▶ What is being asked
Exact copies of all the entries below are expected in the answer.
===== Listed records =====
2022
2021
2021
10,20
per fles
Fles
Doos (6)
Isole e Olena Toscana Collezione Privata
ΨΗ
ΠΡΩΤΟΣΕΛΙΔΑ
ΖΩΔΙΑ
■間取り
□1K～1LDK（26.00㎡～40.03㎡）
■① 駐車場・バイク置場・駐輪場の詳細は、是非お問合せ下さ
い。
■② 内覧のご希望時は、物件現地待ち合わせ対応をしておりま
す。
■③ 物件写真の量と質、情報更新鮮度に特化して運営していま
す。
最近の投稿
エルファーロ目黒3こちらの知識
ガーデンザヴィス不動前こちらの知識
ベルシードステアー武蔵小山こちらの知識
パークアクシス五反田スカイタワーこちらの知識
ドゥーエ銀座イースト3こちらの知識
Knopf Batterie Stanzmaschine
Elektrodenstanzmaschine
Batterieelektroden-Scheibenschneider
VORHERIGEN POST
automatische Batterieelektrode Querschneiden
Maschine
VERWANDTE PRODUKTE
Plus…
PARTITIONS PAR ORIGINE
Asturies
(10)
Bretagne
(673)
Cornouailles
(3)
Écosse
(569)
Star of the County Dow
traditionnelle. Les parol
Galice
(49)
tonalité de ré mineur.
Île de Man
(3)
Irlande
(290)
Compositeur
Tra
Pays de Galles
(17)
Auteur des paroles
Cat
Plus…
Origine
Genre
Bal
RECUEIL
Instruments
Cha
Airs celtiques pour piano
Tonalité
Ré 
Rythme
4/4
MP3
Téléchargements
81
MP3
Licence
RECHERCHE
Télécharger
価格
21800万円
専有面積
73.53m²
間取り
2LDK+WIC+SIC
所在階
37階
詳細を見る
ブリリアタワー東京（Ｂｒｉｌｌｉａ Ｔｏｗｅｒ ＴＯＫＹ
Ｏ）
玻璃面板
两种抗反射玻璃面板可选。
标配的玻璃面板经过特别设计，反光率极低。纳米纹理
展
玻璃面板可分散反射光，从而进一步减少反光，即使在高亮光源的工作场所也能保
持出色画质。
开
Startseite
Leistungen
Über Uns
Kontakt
=====
▶ Result of the task
2022
2021
2021
10,20
per fles
Fles
Doos (6)
Isole e Olena Toscana Collezione Privata
ΨΗ
ΠΡΩΤΟΣΕΛΙΔΑ
ΖΩΔΙΑ
■間取り
□1K～1LDK（26.00㎡～40.03㎡）
■① 駐車場・バイク置場・駐輪場の詳細は、是非お問合せ下さ
い。
■② 内覧のご希望時は、物件現地待ち合わせ対応をしておりま
す。
■③ 物件写真の量と質、情報更新鮮度に特化して運営していま
す。
最近の投稿
エルファーロ目黒3こちらの知識
ガーデンザヴィス不動前こちらの知識
ベルシードステアー武蔵小山こちらの知識
パークアクシス五反田スカイタワーこちらの知識
ドゥーエ銀座イースト3こちらの知識
Knopf Batterie Stanzmaschine
Elektrodenstanzmaschine
Batterieelektroden-Scheibenschneider
VORHERIGEN POST
automatische Batterieelektrode Querschneiden
Maschine
VERWANDTE PRODUKTE
Plus…
PARTITIONS PAR ORIGINE
Asturies
(10)
Bretagne
(673)
Cornouailles
(3)
Écosse
(569)
Star of the County Dow
traditionnelle. Les parol
Galice
(49)
tonalité de ré mineur.
Île de Man
(3)
Irlande
(290)
Compositeur
Tra
Pays de Galles
(17)
Auteur des paroles
Cat
Plus…
Origine
Genre
Bal
RECUEIL
Instruments
Cha
Airs celtiques pour piano
Tonalité
Ré 
Rythme
4/4
MP3
Téléchargements
81
MP3
Licence
RECHERCHE
Télécharger
価格
21800万円
専有面積
73.53m²
間取り
2LDK+WIC+SIC
所在階
37階
詳細を見る
ブリリアタワー東京（Ｂｒｉｌｌｉａ Ｔｏｗｅｒ ＴＯＫＹ
Ｏ）
玻璃面板
两种抗反射玻璃面板可选。
标配的玻璃面板经过特别设计，反光率极低。纳米纹理
展
玻璃面板可分散反射光，从而进一步减少反光，即使在高亮光源的工作场所也能保
持出色画质。
开
Startseite
Leistungen
Über Uns
Kontakt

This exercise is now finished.